Whenever a line in the data holds the string "account", copy that line.

*** Record extracts Section Begins ***

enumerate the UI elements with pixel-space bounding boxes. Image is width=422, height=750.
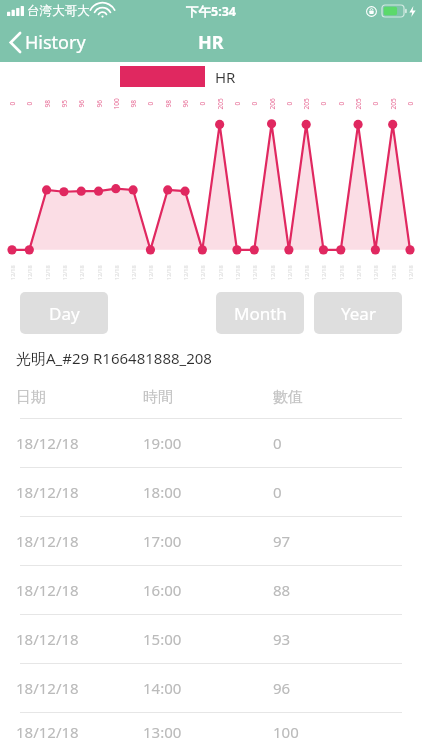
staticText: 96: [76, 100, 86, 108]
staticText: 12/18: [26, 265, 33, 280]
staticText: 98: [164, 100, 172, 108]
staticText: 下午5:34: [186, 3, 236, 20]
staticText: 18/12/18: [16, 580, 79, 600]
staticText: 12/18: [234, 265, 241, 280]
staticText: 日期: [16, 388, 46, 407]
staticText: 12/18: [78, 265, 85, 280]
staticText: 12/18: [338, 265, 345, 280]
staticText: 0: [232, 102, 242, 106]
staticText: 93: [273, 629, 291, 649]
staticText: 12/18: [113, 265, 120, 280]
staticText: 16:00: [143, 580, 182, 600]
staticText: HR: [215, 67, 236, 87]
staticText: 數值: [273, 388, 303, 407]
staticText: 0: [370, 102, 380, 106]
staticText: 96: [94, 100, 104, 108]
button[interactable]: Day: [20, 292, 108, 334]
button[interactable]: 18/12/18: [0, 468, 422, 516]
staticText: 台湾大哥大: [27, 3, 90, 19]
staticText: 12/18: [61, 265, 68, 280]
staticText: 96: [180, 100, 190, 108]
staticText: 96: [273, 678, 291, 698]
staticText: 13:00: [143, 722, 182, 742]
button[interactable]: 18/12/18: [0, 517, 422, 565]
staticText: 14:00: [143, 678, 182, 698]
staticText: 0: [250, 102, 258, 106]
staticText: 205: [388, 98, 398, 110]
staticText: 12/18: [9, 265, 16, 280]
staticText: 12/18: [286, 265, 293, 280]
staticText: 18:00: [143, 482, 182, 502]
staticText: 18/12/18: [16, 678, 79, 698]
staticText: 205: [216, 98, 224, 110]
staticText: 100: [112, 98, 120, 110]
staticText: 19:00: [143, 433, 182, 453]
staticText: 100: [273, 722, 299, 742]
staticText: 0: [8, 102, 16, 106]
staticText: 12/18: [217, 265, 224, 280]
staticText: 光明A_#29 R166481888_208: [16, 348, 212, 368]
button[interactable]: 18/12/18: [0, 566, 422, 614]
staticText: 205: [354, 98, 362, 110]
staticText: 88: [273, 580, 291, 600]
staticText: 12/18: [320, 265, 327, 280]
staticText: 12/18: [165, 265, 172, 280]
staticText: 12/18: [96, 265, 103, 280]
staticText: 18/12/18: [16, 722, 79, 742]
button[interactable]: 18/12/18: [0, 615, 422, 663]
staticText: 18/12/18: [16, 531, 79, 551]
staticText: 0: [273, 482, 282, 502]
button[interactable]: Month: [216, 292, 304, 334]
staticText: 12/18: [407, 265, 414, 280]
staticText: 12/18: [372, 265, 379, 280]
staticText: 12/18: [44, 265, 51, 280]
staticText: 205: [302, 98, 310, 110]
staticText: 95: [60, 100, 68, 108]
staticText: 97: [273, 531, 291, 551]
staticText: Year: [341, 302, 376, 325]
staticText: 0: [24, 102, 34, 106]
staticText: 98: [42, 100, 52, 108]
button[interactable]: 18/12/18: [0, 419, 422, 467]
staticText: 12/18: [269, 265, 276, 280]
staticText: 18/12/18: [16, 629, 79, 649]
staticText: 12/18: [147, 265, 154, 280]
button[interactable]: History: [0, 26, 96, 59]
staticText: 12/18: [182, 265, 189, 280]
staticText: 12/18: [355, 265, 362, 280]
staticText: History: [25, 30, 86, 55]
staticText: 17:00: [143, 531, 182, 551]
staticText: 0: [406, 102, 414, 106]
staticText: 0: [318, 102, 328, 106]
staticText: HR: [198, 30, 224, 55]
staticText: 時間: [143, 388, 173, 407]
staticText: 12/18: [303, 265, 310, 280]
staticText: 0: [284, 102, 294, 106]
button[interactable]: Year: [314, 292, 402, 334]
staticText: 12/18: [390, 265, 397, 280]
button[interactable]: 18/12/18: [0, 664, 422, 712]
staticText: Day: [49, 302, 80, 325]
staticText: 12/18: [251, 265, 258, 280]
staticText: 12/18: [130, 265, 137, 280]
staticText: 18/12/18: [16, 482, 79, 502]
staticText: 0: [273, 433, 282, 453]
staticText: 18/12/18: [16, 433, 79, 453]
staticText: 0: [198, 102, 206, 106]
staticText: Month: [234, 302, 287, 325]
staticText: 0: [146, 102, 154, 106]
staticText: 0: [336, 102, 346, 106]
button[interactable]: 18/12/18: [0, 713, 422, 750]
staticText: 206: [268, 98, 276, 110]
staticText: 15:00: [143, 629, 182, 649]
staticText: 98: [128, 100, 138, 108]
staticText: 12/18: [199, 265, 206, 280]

*** Record extracts Section Ends ***
*** Record extracts Section Begins ***

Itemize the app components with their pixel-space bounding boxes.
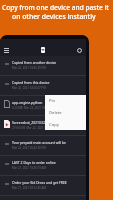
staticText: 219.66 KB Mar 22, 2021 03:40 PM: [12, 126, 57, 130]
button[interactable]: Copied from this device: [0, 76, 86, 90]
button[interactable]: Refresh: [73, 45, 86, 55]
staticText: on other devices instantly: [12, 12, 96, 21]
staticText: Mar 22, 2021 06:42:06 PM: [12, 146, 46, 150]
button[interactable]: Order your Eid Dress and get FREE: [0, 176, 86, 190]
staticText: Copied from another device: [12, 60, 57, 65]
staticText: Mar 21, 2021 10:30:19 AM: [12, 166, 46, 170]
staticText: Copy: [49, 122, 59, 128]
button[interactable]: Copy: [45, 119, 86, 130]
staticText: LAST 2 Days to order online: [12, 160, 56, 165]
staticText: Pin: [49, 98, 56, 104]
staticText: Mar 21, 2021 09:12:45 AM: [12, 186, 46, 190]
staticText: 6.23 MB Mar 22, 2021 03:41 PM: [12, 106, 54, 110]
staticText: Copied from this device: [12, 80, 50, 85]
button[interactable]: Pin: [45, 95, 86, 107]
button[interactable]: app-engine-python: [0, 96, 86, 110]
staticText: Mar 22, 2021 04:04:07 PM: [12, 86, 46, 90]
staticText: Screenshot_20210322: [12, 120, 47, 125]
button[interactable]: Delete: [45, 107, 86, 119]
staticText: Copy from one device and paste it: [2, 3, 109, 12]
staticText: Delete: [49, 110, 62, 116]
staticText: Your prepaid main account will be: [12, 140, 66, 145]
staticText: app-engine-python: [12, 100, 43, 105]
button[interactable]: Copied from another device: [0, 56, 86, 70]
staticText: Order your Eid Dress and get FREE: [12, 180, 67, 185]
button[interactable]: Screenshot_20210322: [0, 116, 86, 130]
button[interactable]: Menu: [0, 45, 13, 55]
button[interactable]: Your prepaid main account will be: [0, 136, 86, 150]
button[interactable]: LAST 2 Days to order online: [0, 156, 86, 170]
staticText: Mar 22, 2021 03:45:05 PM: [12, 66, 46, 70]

*** Record extracts Section Ends ***

- _Output for this exercise_
staticText: Your prepaid main account will be: [12, 140, 66, 145]
button[interactable]: Your prepaid main account will be: [0, 136, 86, 150]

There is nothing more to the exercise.